Selim Sesler, Fatih Akın’ın ‘Duvara Karşı’ filmindeki özgün müzikleriyle Almanya’daki plak şirketlerinden teklif üstüne teklif alıyor. Cahit Berkay’ın ‘Selvi boylum al yazmalım’ bestesi Almanya, Hollanda ve Fransa’daki cep telefonu melodileri listelerinde ilk sıraya yerleşti. Buzuki Orhan’ın parçaları MTV’de çalınırken, Mercan Dede solo albümü ‘Sufi Traveller’ ile dünyanın en iyi müzik dergilerinden ‘Global Rhythm’e kapak oluyor. Sultan Tunç, ‘Taksici’ parçasıyla Avrupa world music listelerinde 7. sırada.

Türk müziğinin tüm bu başarılarının mimarı ise aynı zamanda Rock’n Coke festivalinin de organizatörü olan Rh Pozitif Müzik Yapım Şirketi. Bünyesinde Burhan Öçal, Laço Tayfa, Aylin Aslım, Sabahat Akkiraz, Okay Temiz, Orient Expressions, Baba Zula, Aziza A gibi elektronikten alternatif müziğe sanatçılar bulunduran şirket Doublemoon Records etiketi altında Türk müzisyenleri dünya piyasasına sunuyor, konser ve turne bağlantılarını kuruyor.

Pozitif çatısı altındaki bir diğer şirket Rh Pozitif Publishing ise eserlerin uygun kullanımını sağlıyor, projelere yeni müzikler hazırlıyor ve kullanılan müziklerin tüm telif ve takip işlerini yapıyor. Rh Pozitif Publishing Genel Müdürü Ali Coşar, ‘Anglosakson repertuarın dışında iyi müzik yapan ve birbirlerini hiç tanımasalar bile aynı projede yeralabilecek isimleri biz biraraya topladık’ diyor.

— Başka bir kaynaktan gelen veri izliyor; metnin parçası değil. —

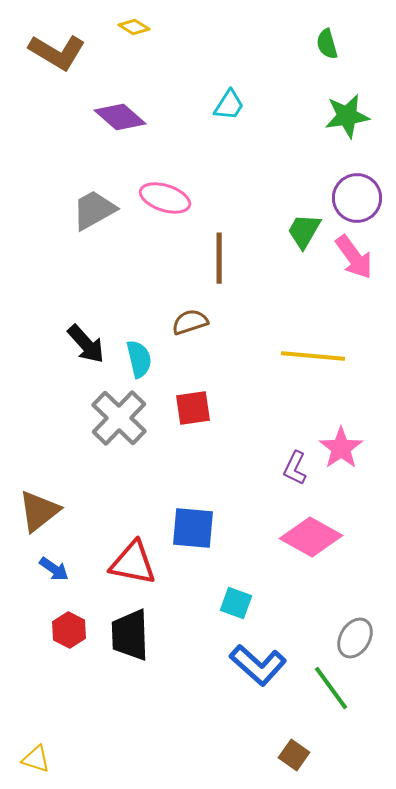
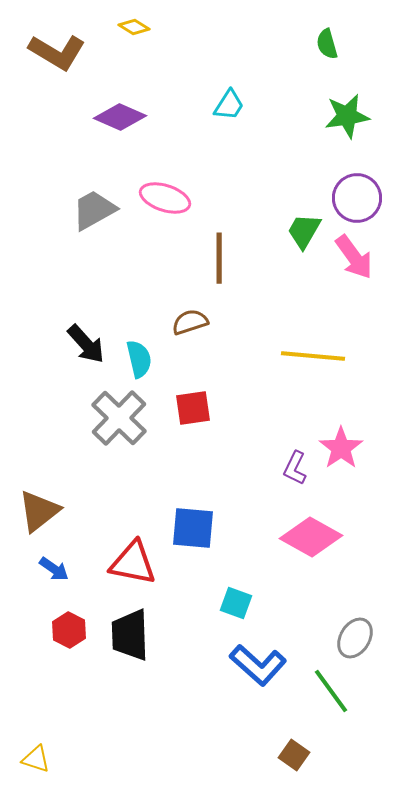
purple diamond: rotated 18 degrees counterclockwise
green line: moved 3 px down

Türkiye’deki dünyaya açılma hamlelerinin samimi bir yaklaşımdan çok bir pazarlama stratejisi olduğunu söyleyen Coşar, ‘Almanya’da albüm çıktı deniyor. Albüm Aktaş Müzik tarafından Türklerin yaşadığı yerlere dağıtılıyor ve bitiyor. Almanya’daki müzik marketlerde o albümler satılmıyor ki’ diyor. Coşar, bunda Türkiye’nin batılılaşma kompleksinin etkili olduğunu ifade ederken, ‘Sinan Özen İspanyolca şarkı yazdı deniyor. İspanya’da kimse dinlemiyor. Mustafa Sandal Olimpia’da konser verdi, doldu deniliyor, salonda Türklerden başka kimse yok. Buna karşın Sabahat Akkiraz neredeyse tamamı yabancı müzikseverlerden oluşan Londra Caz Festivali’nde çıkıyor, salon ful’ diyor.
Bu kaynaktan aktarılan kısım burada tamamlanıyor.